Audit of bank accounts as at 31 December 2008

  When Lehman Brothers entered into bankruptcy proceedings in mid-September 2008 it created unprecedented turmoil in the main global financial markets due to the uncertainty of the impact on other financial institutions—both direct and indirect. In response the UK Government announced a series of measures on 8 October 2008 to provide both liquidity and temporary capital support to the UK banking system. During the course of the oral evidence given to the Committee on 23 November this year, mention was made of the meeting that the senior partners of the largest four firms had with Lord Myners in December 2008. The background to this meeting was a letter written to the Chancellor on 11 November 2008, a copy of which is attached as Appendix 1(c)[43]. As noted in that letter and accompanying background note (also attached as Appendix 1(c))[44], the firms were concerned to understand better the extent and nature of the Government's support measures, in particular whether more support might be forthcoming (both in amount and duration) if that were necessary. Whilst Lord Myners repeated certain of the general statements of support both in the meeting and in his subsequent letter of 17 December 2008 (attached as Appendix 1(d))[45], no assurances were sought or given on individual banks. Rather, this meeting was requested and held simply to gather appropriate audit evidence on the functioning of the banking system as a whole; this was clearly fundamental to the going concern assessment of all the UK banks and many other corporates. In this respect out of all the tripartite authorities the position of the Government was key because, as had already been demonstrated, only the Government could provide the necessary systemic support. It was neither the intention nor the result of that meeting that the audit work undertaken by KPMG on any specific bank was in any way reduced as a consequence.

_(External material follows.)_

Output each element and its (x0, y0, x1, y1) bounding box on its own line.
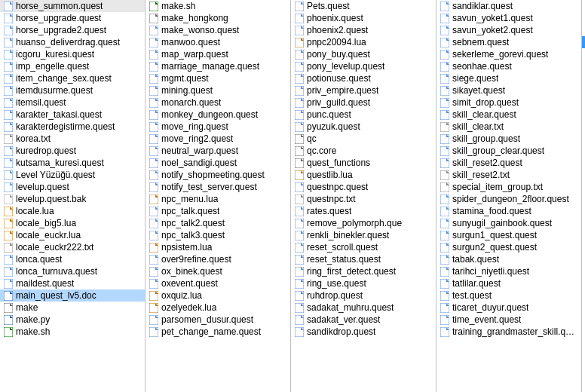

  Lord Myners offered a subsequent meeting in late January if that proved necessary. In the event the situation was more stable by that time and KPMG did not consider it necessary to ask for such a meeting. Specifically in concluding in February and March 2009 on "going concern" in relation to the banks' accounts as at 31 December 2008, the following factors are particularly relevant:

    — The various recapitalisation share issues undertaken by the UK banks at the end of 2008 and early 2009 were completed (or well underway) and had been undertaken against the background of severe stress tests imposed by the Financial Services Authority;

    — Similar measures had been taken by other governments to recapitalise key financial institutions such as Citigroup, AIG and ING;

    — Several smaller UK financial institutions (mainly building societies) had merged with stronger societies;

    — The Government announced further stabilisation measures on 19 January 2009, including the formation of what has become known as the Asset Protection Scheme and extension of the credit guarantee scheme;

    — The Special Liquidity Scheme seemed to be operating successfully and had brought some stability to the interbank markets. As is now public that had also been supplemented by Emergency Liquidity Assistance to HBOS and RBS;

    — US Government support for the Commercial Paper market.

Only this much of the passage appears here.